We study the lifetime of the persistent spin helix in semiconductor quantum wells with equal Rashba and linear Dresselhaus spin-orbit coupling strengths. In order to address the temperature dependence of the relevant spin relaxation mechanisms we derive and solve a semiclassical spin diffusion equation taking into account the effects of spin-dependent impurity scattering, cubic Dresselhaus spin-orbit coupling and electron-electron interactions. For the experimentally relevant regime we find that the lifetime of the persistent spin helix is mainly determined by the interplay of cubic Dresselhaus spin-orbit interaction and electron-electron interactions.

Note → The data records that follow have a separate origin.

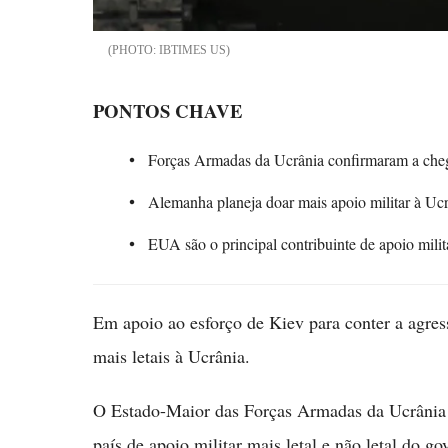
IBTIMES US
PONTOS CHAVE
Forças Armadas da Ucrânia confirmaram a che
Alemanha planeja doar mais apoio militar à Uc
EUA são o principal contribuinte de apoio milit
Em apoio ao esforço de Kiev para conter a agre
mais letais à Ucrânia.
O Estado-Maior das Forças Armadas da Ucrânia 
país de apoio militar mais letal e não letal do g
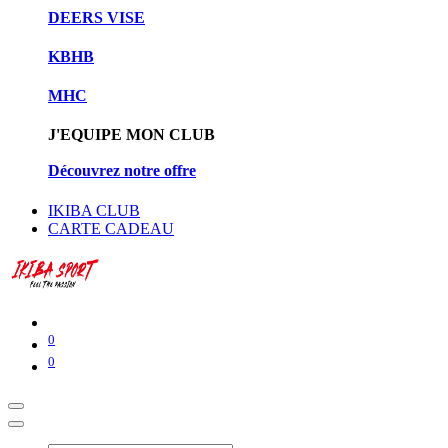
DEERS VISE
KBHB
MHC
J'EQUIPE MON CLUB
Découvrez notre offre
IKIBA CLUB
CARTE CADEAU
0
0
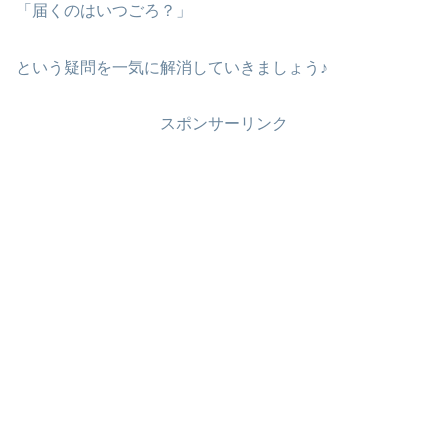
「届くのはいつごろ？」
という疑問を一気に解消していきましょう♪
スポンサーリンク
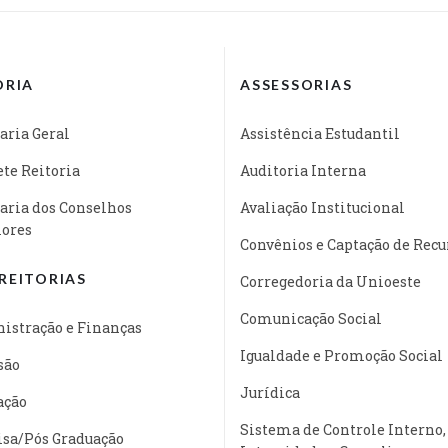
ORIA
ASSESSORIAS
aria Geral
Assistência Estudantil
te Reitoria
Auditoria Interna
aria dos Conselhos
Avaliação Institucional
iores
Convênios e Captação de Recu
REITORIAS
Corregedoria da Unioeste
Comunicação Social
istração e Finanças
Igualdade e Promoção Social
são
Jurídica
ação
Sistema de Controle Interno,
isa/Pós Graduação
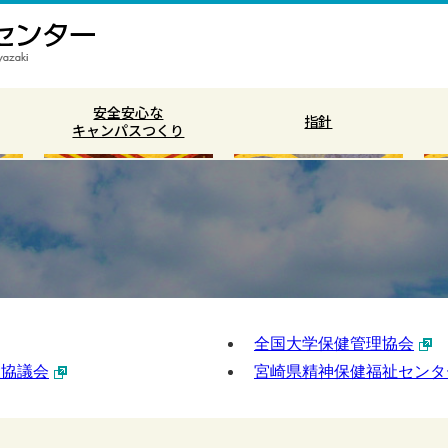
安全安心な
指針
キャンパスつくり
全国大学保健管理協会
設協議会
宮崎県精神保健福祉センタ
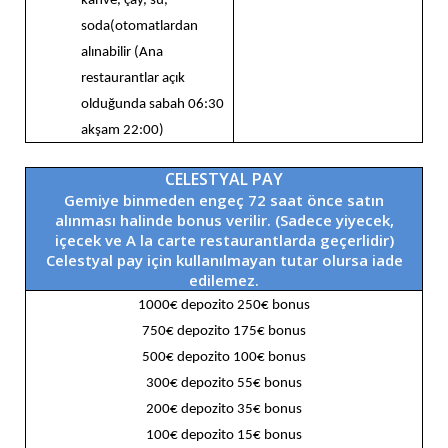
kahve, çay, su,
soda(otomatlardan
alınabilir (Ana
restaurantlar açık
olduğunda sabah 06:30
akşam 22:00)
CELESTYAL PAY
Gemiye binmeden engeç 72 saat önce satın
alınması halinde bonus verilir. (Sadece yiyecek,
içecek ve A la carte restaurantlarda geçerlidir)
Celestyal pay için kullanılmayan tutar olursa iade
edilemez.
1000€ depozito 250€ bonus
750€ depozito 175€ bonus
500€ depozito 100€ bonus
300€ depozito 55€ bonus
200€ depozito 35€ bonus
100€ depozito 15€ bonus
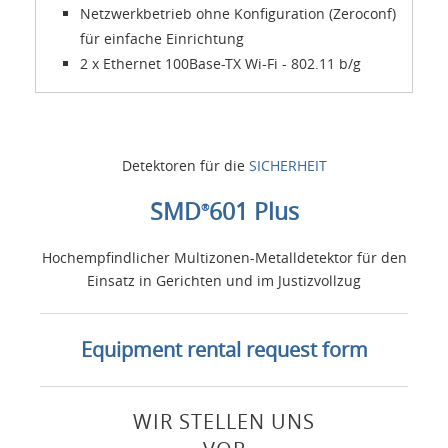
Netzwerkbetrieb ohne Konfiguration (Zeroconf)
für einfache Einrichtung
2 x Ethernet 100Base-TX Wi-Fi - 802.11 b/g
Detektoren für die
SICHERHEIT
SMD
601 Plus
®
Hochempfindlicher Multizonen-Metalldetektor für den
Einsatz in Gerichten und im Justizvollzug
Equipment rental request form
WIR STELLEN UNS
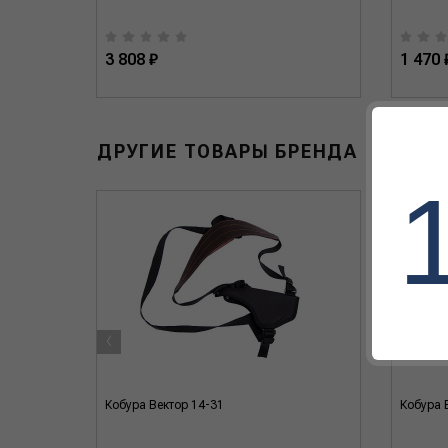
3 808 ₽
1 470 
ДРУГИЕ ТОВАРЫ БРЕНДА
‹
Кобура Вектор 14-31
Кобура 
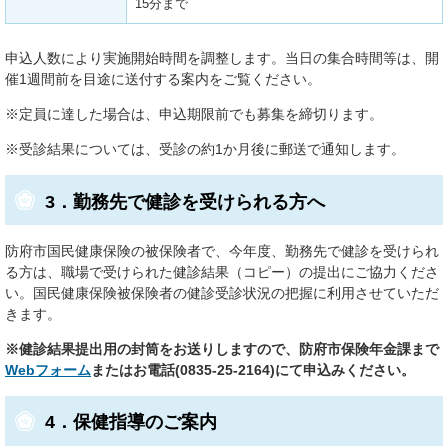
15分まで
申込人数により実施開始時間を調整します。当日の集合時間等は、開
催1週間前を目途に送付する案内をご覧ください。
※定員に達した場合は、申込期限前でも募集を締切ります。
※受診結果については、受診の約1か月後に郵送で通知します。
3．勤務先で健診を受けられる方へ
防府市国民健康保険の被保険者で、今年度、勤務先で健診を受けられ
る方は、職場で受けられた健診結果（コピー）の提出にご協力くださ
い。国民健康保険被保険者の健診受診状況の把握に利用させていただ
きます。
※健診結果提出用の封筒をお送りしますので、防府市保険年金課まで
Webフォーム
または​お電話(0835-25-2164)にて申込みください。
4．保健指導のご案内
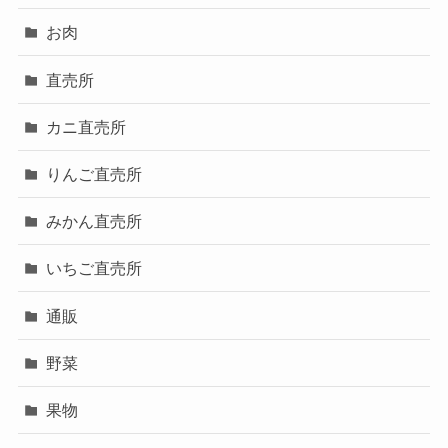
お肉
直売所
カニ直売所
りんご直売所
みかん直売所
いちご直売所
通販
野菜
果物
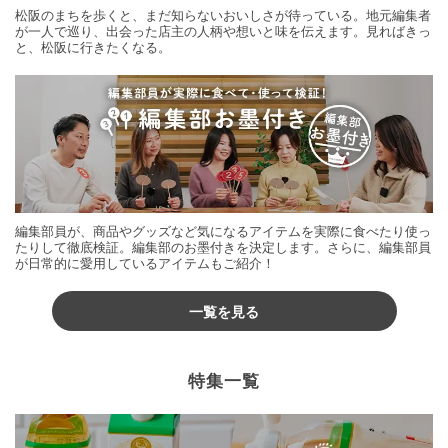
松阪のまちを歩くと、まだ知らないおいしさが待っている。地元編集者
が一人で巡り、出会った店主の人柄や想いと味を伝えます。見ればきっ
と、松阪に行きたくなる。
編集部員が、商品やグッズなど気になるアイテムを実際に食べたり使っ
たりして徹底検証。編集部のお墨付きを決定します。さらに、編集部員
が日常的に愛用しているアイテムもご紹介！
一覧を見る
特集一覧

We propose that even longer lifetimes can be achieved by generating a spatially damped spin profile instead of the persistent spin helix state.

Figure 1

(a) Temperature-dependent relaxation rates due to electron-electron interactions, ${\tau }_{\mathrm{e}-\mathrm{e},1}^{-1}$ (solid curve), ${\tilde{\tau }}_{\mathrm{e}-\mathrm{e},1}^{-1}$ (dot-dashed curve) and ${\tau }_{\mathrm{e}-\mathrm{e},3}^{-1}$ (dashed curve), as numerically computed from Eq. (49) using the experimental parameters of Ref. 7. For comparison: the inverse transport time at $T=100$ K is ${\tau }^{-1}=1{\mathrm{ps}}^{-1}$. We use this value of the inverse transport time as an input for the calculation of the PSH lifetimes over the whole temperature range depicted in Fig. 2. (b) The resulting effective relaxation rates: ${\tau }_1^{-1}$ (solid), ${\tau }_3^{-1}$ (dashed), and ${\tilde{\tau }}_1^{-1}$ (dot-dashed); cf. Eqs. (47), (48), and (54).

Figure 2

(a) Temperature-dependent lifetimes of the enhanced (red/gray) and reduced (blue/black) modes. The points are experimental data from Ref. 7. Solid lines are the respective theoretical curves including extrinsic and cubic Dresselhaus spin-orbit interactions as well as electron-electron interactions; the thin dashed line is the simplified result from Eq. (83). In panel (b) we zoom in on the theoretical curve of panel (a) close to the maximum of ${\tau }_E$. The dashed line is the theoretical curve without extrinsic spin-orbit interaction. Panel (c) depicts the results of a calculation, where we include extrinsic and cubic Dresselhaus spin-orbit interaction but exclude electron-electron interactions. [Also here, a comparison as in (b) would show that the influence of the extrinsic spin-orbit interactions is marginal.]